数据科学与工程系列学术报告“From Structure-based to Semantic-based: Towards Effective XML Keyword Search”

发布时间:2018-01-12浏览量:156

时间:201811811:00-12:00

地点:华东师范大学中北校区数学馆201

报告主题:From Structure-based to Semantic-based: Towards Effective XML Keyword Search

Abstract:

Keyword search in XML has gained popularity as it provides a user-friendly and easy way for users to query the XML data. Existing XML keyword search approaches on XML trees such as Lowest Common Ancestor (LCA) and its variants such as SLCA, MLCA, VLCA, and ELCA, are all LCA-based and they rely on the hierarchical structure of the XML document. This causes serious problems in processing XML keyword queries, such as meaningless answers, duplicated answers, incomplete answers, missing answers, and schema dependent answers. We analyze these serious problems of existing keyword search methods and show that the main reason of causing these problems is due to the unawareness of the Object-Relationship-Attribute (ORA) semantics in XML.

With the knowledge of ORA-semantics in the XML document, we are able to detect duplications of objects and relationship and resolve the first three problems of the LCA-based search approaches.
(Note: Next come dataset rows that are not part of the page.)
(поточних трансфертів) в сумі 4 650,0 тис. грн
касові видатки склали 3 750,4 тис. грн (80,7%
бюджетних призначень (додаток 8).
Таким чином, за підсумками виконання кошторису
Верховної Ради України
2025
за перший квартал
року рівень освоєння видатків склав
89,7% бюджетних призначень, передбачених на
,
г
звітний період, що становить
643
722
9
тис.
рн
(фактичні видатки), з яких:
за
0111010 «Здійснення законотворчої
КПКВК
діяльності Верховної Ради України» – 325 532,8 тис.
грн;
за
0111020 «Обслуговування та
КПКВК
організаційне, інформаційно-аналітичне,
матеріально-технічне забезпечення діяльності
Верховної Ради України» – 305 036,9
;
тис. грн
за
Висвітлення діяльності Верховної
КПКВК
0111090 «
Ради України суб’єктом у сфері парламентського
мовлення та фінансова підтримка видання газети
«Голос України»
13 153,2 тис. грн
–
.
We present a new novel concept, called Common Relative (CR), and an algorithm based on the CR semantics to find more answers beyond LCA, i.e., the missing answers. The algorithm is independent of schema designs of the same data content as well.

We extend the keyword query language to include keywords that match the metadata, i.e., the tag names in XML document, and with group-by and aggregate functions including count, max, min, sum, etc. To process extended keyword queries correctly, we must use the ORA-semantics in the XML document to detect duplications of objects and relationships. Without using ORA-semantics, keyword queries with aggregate functions will be computed wrongly and return incorrect answers.
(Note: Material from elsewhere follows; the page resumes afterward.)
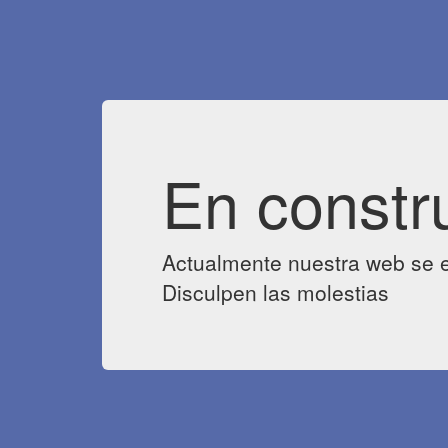
En constr
Actualmente nuestra web se e
Disculpen las molestias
ORA-Semantics can also be used to improve the quality of many database research areas such as RDB keyword search, data and schema integration, etc.

Speaker: Ling, Tok Wang

ling tok wang.jpg

Dr. LING Tok Wang is a professor in Computer Science Department at the National University of Singapore. He was Head of IT Division, Deputy Head of the Department of Information Systems and Computer Science, and Vice Dean of the School of Computing of the University. His research interests include Database Modeling, Entity-Relationship Approach, Object-Oriented Data Model, Normalization Theory, Semi-Structured Data Model, XML Twig Pattern Query Processing, XML and Relational Database Keyword Query Processing. He serves/served on the steering committees of 5 international conferences, including ER, DASFAA, DOOD, and BigComp. He was the steering committee chair of both ER and DASFAA, and currently the steering committee chair of BigComp. He served as Conference Co-chair of 11 international conferences, including ER 2004, DASFAA 2005, SIGMOD 2007, VLDB 2010, BigComp 2015, and ER 2018. He served as Program Committee Co-chair of 6 international conferences, including DASFAA 1995, ER 1998, ER 2003, and ER 2011. He received the ACM Recognition of Service Award in 2007, the DASFAA Outstanding Contributions Award in 2010, and the Peter P. Chen Award in 2011.